> _Description of the task_
Where the line containing "Pascal Laborie (486, 389)" appears, begin retyping; continue exactly through the final line of the data. Omit every picture.

[[ Record extracts, beginning ]]

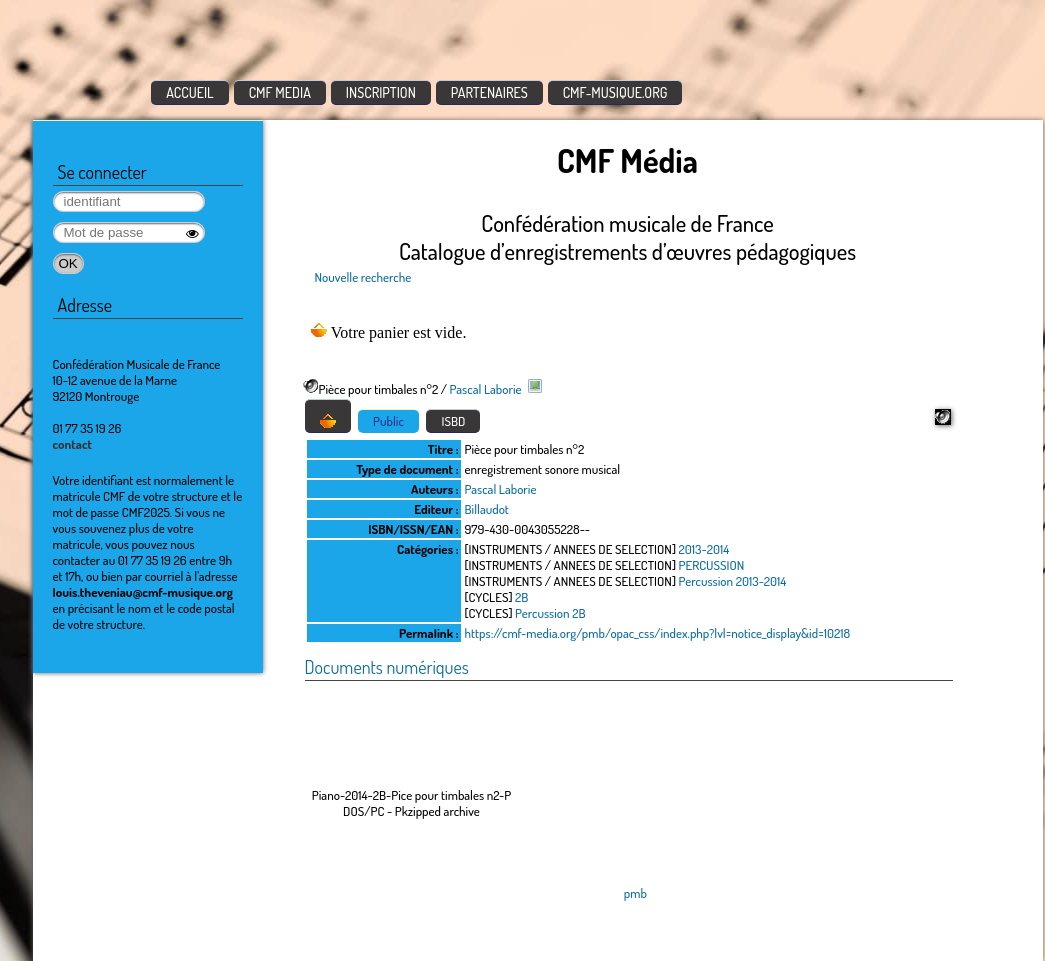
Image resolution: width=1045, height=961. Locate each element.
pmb (635, 893)
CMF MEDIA (280, 92)
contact (73, 444)
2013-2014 (704, 549)
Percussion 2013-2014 (733, 581)
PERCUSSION (712, 565)
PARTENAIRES (489, 92)
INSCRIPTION (381, 92)
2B (521, 597)
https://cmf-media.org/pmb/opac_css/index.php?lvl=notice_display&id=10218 (658, 633)
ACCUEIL (190, 92)
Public (388, 421)
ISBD (453, 421)
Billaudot (487, 509)
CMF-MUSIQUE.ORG (615, 92)
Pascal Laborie (486, 389)
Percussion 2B (550, 613)
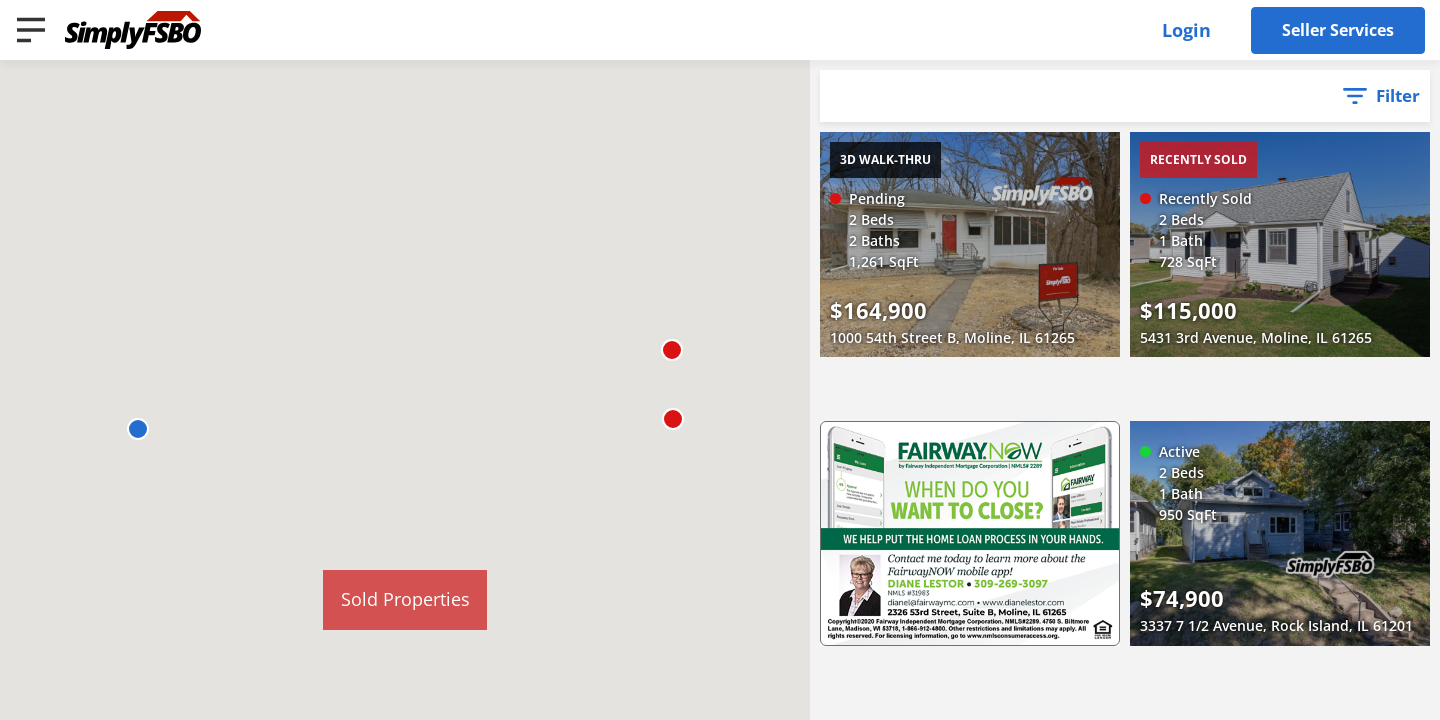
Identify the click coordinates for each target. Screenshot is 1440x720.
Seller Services (1338, 30)
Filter (1398, 95)
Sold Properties (405, 599)
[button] (138, 429)
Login (1186, 30)
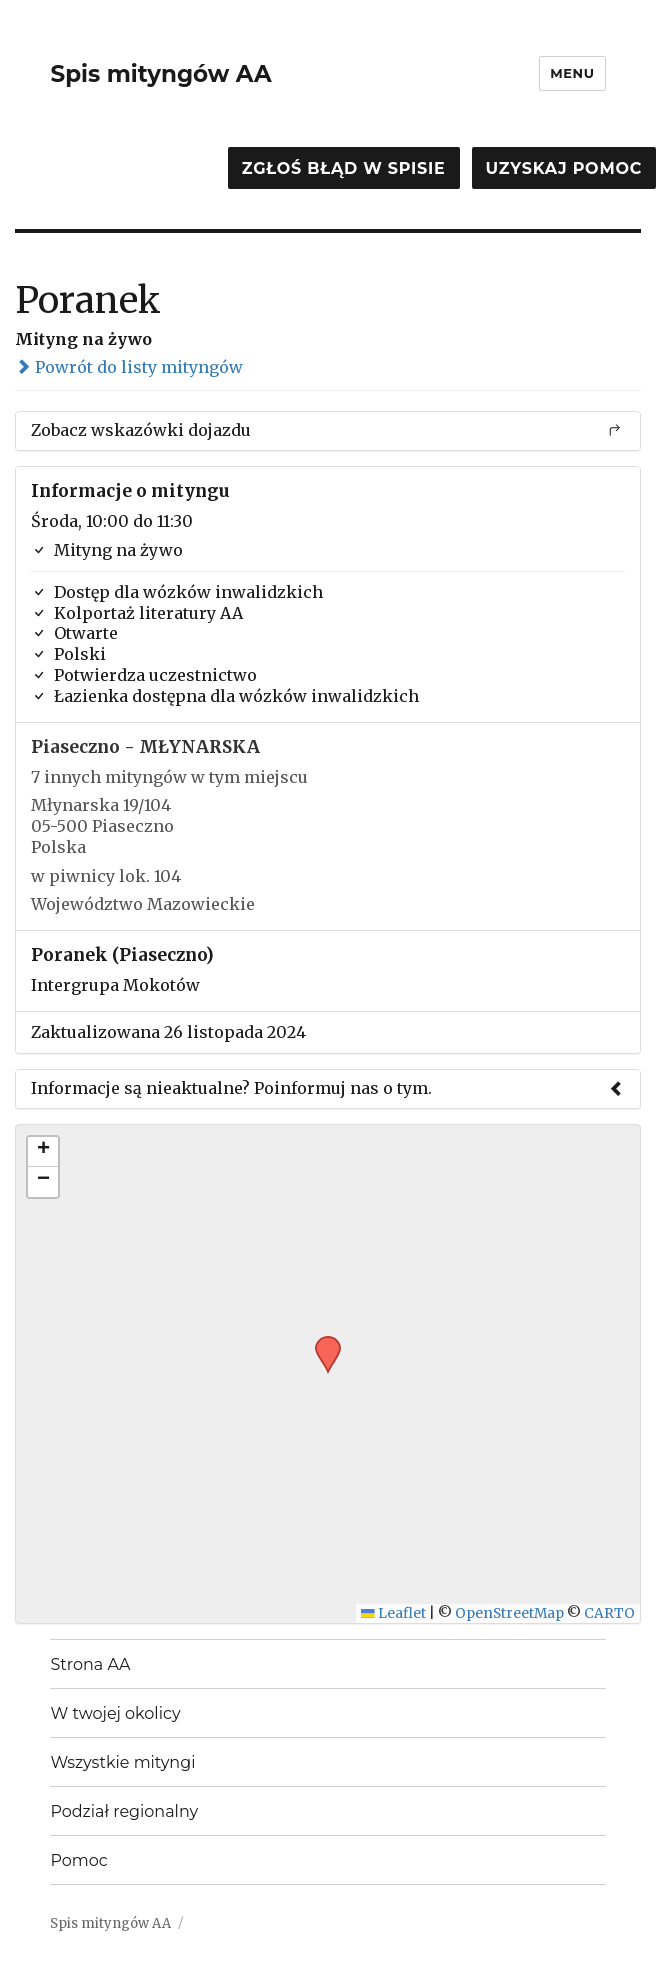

[[ Record extracts, end ]]

> _Output of the exercise_
Pascal Laborie (486, 389)
Percussion 2B (550, 613)
Identify the click coordinates for each target. Screenshot is 1440x720.
Seller Services (1338, 30)
Filter (1398, 95)
Sold Properties (405, 599)
[button] (138, 429)
Login (1186, 30)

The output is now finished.